» PROVIDED MATERIAL:
____________________

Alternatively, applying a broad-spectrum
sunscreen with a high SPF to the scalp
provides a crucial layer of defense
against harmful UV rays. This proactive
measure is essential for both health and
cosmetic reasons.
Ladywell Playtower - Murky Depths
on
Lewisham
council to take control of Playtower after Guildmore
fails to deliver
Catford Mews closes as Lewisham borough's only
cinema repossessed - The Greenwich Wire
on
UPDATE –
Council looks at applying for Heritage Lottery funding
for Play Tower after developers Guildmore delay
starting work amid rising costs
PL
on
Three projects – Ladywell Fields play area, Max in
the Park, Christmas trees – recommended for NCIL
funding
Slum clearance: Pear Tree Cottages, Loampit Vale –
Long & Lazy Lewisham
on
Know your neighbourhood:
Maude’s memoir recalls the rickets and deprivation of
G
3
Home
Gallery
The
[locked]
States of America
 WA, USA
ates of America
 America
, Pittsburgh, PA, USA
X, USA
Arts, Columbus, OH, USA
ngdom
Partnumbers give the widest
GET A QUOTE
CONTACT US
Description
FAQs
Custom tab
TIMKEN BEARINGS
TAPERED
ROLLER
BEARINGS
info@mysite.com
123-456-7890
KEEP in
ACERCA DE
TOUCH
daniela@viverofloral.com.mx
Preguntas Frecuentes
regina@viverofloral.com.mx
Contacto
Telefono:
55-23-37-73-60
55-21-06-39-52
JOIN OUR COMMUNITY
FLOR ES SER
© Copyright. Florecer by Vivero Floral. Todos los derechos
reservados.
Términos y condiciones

____________________

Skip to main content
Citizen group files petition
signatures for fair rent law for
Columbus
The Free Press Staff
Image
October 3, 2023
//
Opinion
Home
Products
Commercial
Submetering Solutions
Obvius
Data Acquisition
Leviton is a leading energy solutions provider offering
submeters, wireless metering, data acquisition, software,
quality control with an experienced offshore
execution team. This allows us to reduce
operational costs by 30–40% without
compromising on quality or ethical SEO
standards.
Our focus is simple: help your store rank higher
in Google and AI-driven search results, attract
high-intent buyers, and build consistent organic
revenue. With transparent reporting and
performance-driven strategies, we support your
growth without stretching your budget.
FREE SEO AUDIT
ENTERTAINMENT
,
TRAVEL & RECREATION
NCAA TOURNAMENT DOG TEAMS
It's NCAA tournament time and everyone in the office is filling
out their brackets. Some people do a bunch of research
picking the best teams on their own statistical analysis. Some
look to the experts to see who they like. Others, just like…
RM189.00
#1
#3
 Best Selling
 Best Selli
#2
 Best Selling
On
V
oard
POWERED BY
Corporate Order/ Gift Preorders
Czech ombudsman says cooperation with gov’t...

____________________

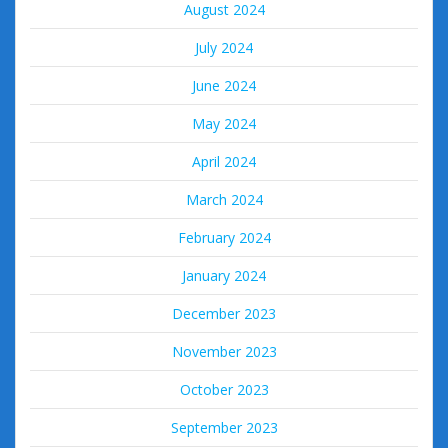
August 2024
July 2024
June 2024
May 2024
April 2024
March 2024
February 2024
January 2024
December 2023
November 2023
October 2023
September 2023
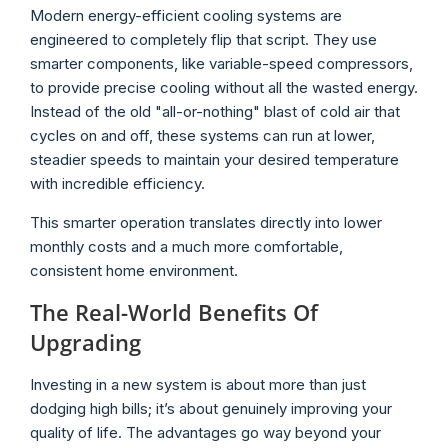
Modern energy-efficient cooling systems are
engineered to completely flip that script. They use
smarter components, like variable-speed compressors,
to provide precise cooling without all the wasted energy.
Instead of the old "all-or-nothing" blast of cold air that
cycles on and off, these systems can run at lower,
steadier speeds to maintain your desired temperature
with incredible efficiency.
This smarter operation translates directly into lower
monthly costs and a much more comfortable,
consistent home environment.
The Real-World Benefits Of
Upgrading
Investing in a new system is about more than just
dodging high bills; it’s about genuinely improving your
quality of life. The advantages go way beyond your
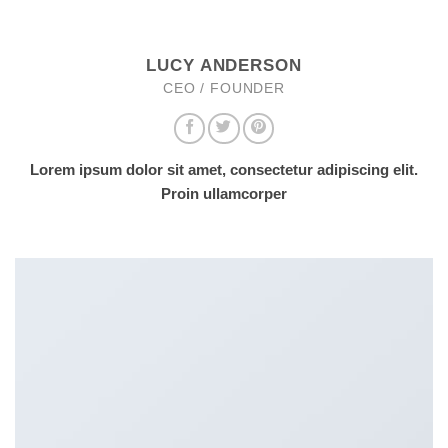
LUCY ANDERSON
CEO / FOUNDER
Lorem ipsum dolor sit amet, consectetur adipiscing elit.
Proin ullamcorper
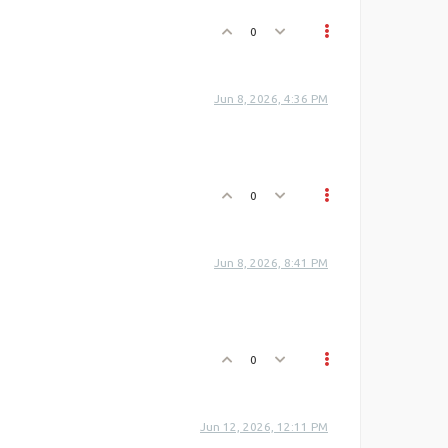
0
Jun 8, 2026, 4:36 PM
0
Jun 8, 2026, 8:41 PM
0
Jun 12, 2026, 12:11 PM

____________________

» EXERCISE AIM: Those lines above that contain the string "systems" should be returned.

» EXERCISE SOLUTION:
Modern energy-efficient cooling systems are
cycles on and off, these systems can run at lower,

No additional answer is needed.